• Instructions for the task
Retype each line of the material below word for word; pictures stay out.

• Data for review
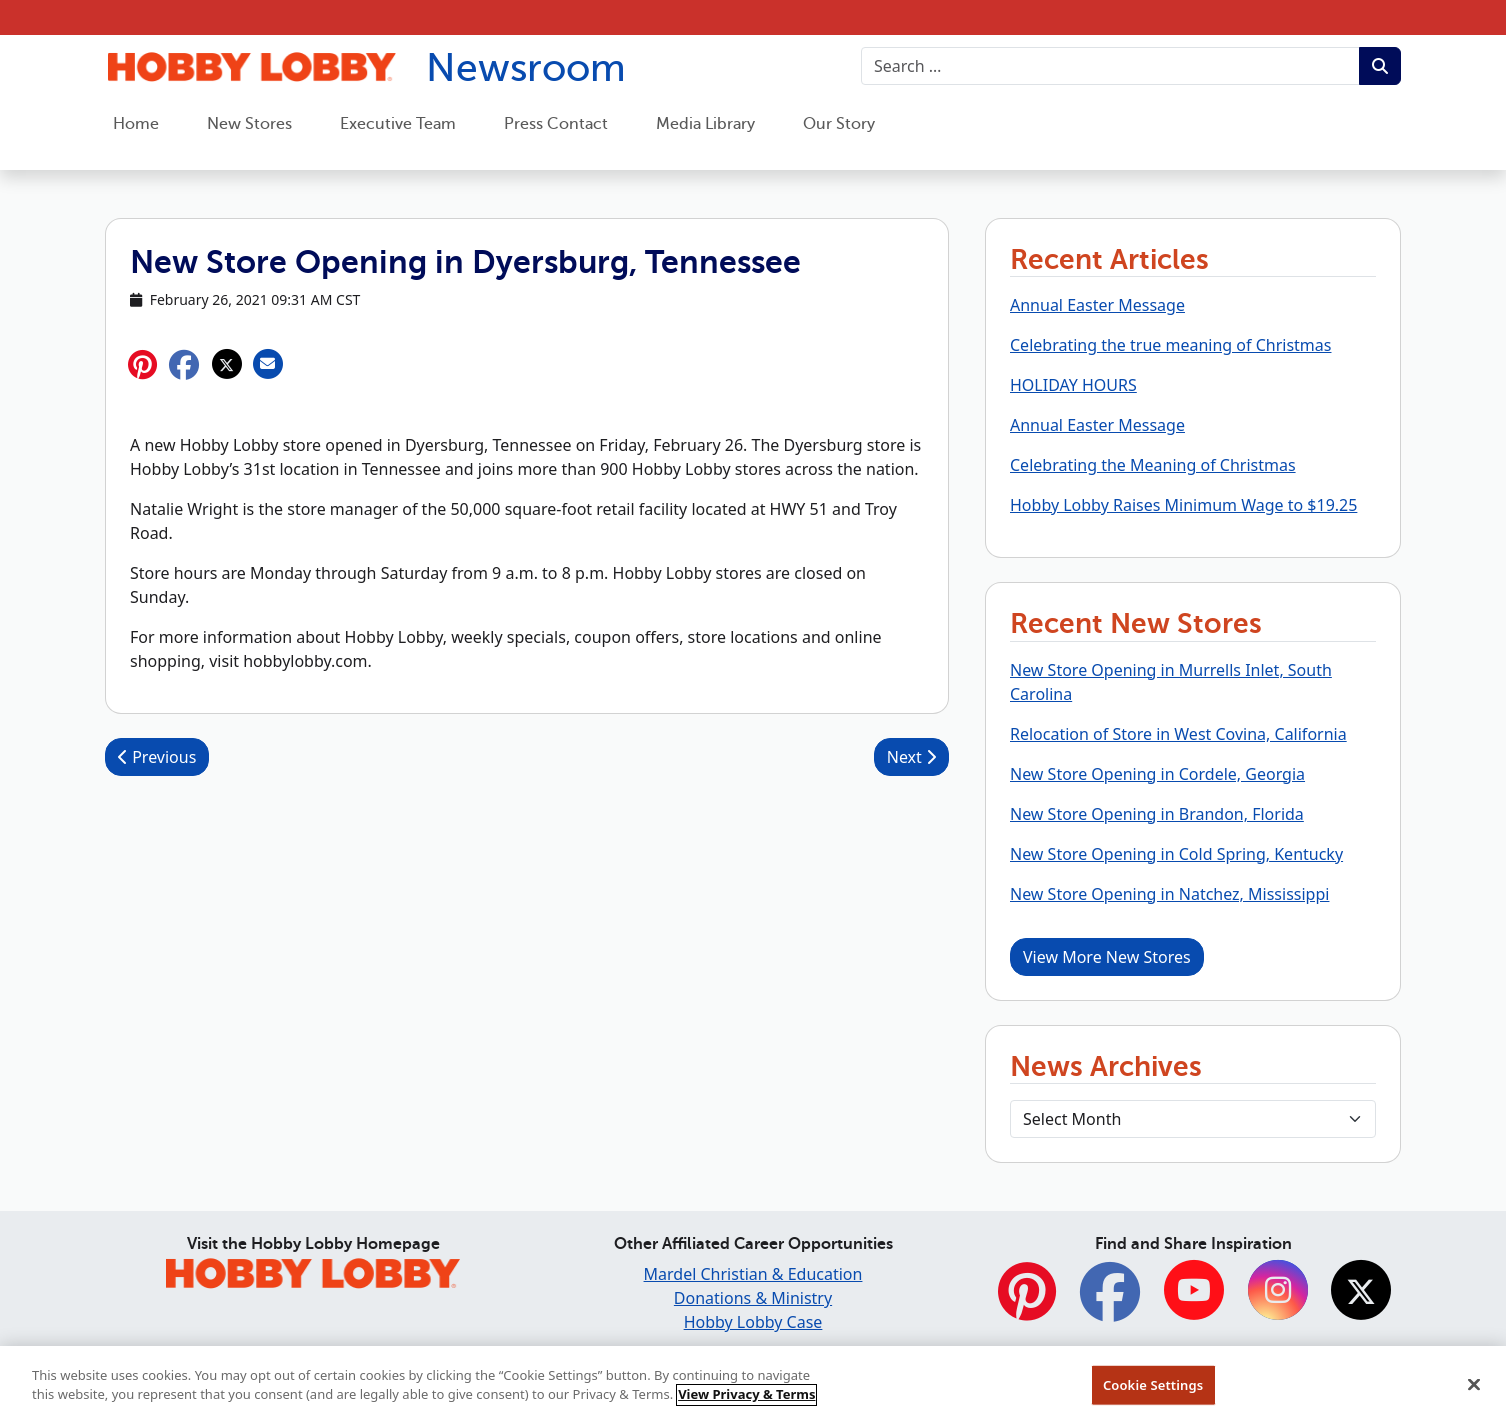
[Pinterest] (1027, 1302)
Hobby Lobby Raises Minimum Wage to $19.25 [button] (1183, 505)
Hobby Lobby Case (753, 1322)
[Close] (1474, 1394)
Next (911, 757)
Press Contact (556, 124)
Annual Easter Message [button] (1097, 305)
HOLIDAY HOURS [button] (1073, 385)
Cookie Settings (1153, 1394)
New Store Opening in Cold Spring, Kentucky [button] (1176, 854)
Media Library (705, 124)
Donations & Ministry (753, 1298)
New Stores (249, 124)
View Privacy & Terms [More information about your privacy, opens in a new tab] (746, 1404)
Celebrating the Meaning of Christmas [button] (1153, 465)
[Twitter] (1361, 1292)
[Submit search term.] (1380, 66)
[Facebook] (1110, 1302)
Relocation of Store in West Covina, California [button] (1178, 734)
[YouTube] (1194, 1292)
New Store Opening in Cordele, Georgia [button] (1157, 774)
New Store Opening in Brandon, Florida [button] (1157, 814)
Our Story (839, 124)
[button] (184, 364)
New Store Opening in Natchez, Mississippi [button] (1169, 894)
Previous (157, 757)
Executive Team (398, 124)
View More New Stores (1107, 957)
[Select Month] (1193, 1119)
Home (136, 124)
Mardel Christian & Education (753, 1274)
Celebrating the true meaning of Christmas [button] (1170, 345)
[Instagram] (1278, 1292)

• Response area
[Pinterest] (1027, 1302)
Hobby Lobby Raises Minimum Wage to $19.25 [button] (1183, 505)
Hobby Lobby Case (753, 1322)
[Close] (1474, 1394)
Next (911, 757)
Press Contact (556, 124)
Annual Easter Message [button] (1097, 305)
HOLIDAY HOURS [button] (1073, 385)
Cookie Settings (1153, 1394)
New Store Opening in Cold Spring, Kentucky [button] (1176, 854)
Media Library (705, 124)
Donations & Ministry (753, 1298)
New Stores (249, 124)
View Privacy & Terms [More information about your privacy, opens in a new tab] (746, 1404)
Celebrating the Meaning of Christmas [button] (1153, 465)
[Twitter] (1361, 1292)
[Submit search term.] (1380, 66)
[Facebook] (1110, 1302)
Relocation of Store in West Covina, California [button] (1178, 734)
[YouTube] (1194, 1292)
New Store Opening in Cordele, Georgia [button] (1157, 774)
New Store Opening in Brandon, Florida [button] (1157, 814)
Our Story (839, 124)
[button] (184, 364)
New Store Opening in Natchez, Mississippi [button] (1169, 894)
Previous (157, 757)
Executive Team (398, 124)
View More New Stores (1107, 957)
[Select Month] (1193, 1119)
Home (136, 124)
Mardel Christian & Education (753, 1274)
Celebrating the true meaning of Christmas [button] (1170, 345)
[Instagram] (1278, 1292)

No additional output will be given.